══ ENTRIES SHOWN ══
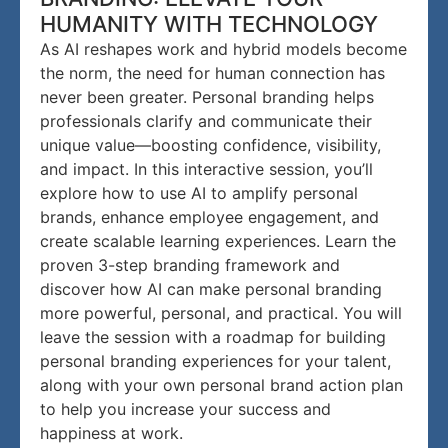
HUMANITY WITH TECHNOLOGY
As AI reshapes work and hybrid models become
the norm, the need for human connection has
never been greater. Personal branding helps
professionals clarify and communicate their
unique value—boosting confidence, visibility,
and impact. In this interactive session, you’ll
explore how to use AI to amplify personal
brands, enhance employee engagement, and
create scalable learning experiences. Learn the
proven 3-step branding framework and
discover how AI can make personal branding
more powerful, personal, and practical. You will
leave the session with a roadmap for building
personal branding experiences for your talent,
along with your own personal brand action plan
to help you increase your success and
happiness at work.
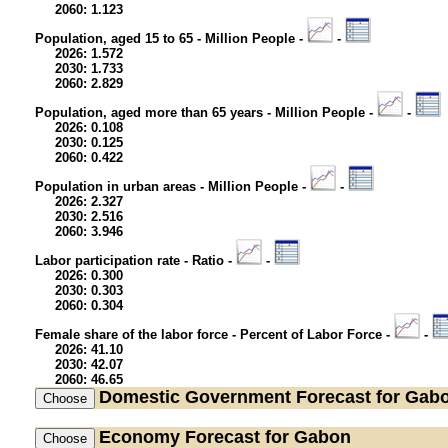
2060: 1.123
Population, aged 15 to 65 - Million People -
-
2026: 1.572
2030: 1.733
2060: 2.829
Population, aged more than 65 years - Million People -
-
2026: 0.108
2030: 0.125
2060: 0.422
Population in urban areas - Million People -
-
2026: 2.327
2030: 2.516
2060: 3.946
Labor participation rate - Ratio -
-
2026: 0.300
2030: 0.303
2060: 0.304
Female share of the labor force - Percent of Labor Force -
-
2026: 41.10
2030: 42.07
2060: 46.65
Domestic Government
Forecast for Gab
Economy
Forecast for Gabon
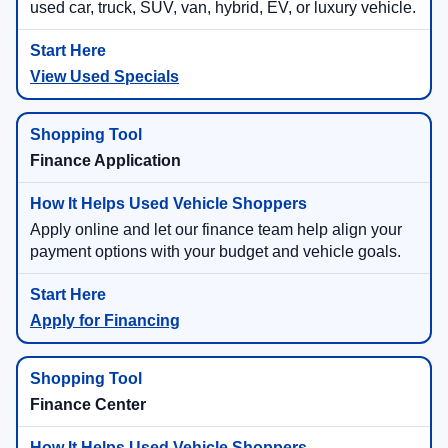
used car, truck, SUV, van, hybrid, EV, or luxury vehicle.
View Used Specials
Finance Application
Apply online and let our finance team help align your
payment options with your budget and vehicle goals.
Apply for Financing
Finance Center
═══
══ ENTRIES SHOWN ══
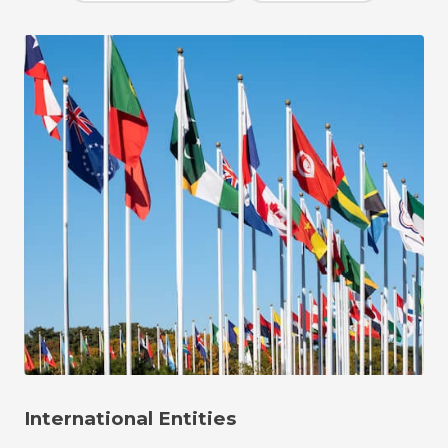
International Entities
═══
══ ENTRIES SHOWN ══
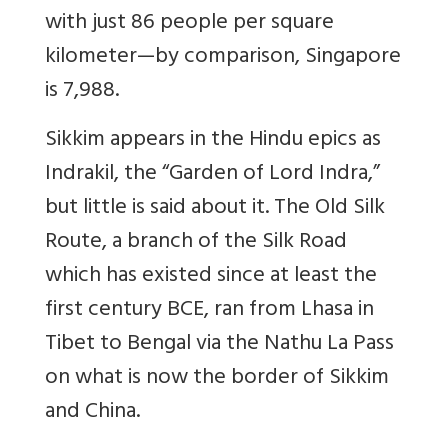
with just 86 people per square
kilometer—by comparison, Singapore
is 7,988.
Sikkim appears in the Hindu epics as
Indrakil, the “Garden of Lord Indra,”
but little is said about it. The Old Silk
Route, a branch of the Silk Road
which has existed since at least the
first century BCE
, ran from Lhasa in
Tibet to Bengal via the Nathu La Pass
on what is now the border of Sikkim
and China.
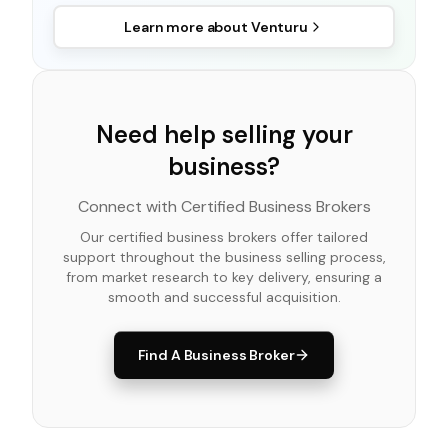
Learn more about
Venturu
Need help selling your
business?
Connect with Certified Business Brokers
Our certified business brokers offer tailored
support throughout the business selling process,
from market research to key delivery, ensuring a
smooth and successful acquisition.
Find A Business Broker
═══
Starting with the line above that holds "2060: 3.946", restate each line word for word up to and including the line that holds "View Used Specials". Drop the pictures.

2060: 3.946
Labor participation rate - Ratio -
-
2026: 0.300
2030: 0.303
2060: 0.304
Female share of the labor force - Percent of Labor Force -
-
2026: 41.10
2030: 42.07
2060: 46.65
Domestic Government
Forecast for Gab
Economy
Forecast for Gabon
used car, truck, SUV, van, hybrid, EV, or luxury vehicle.
View Used Specials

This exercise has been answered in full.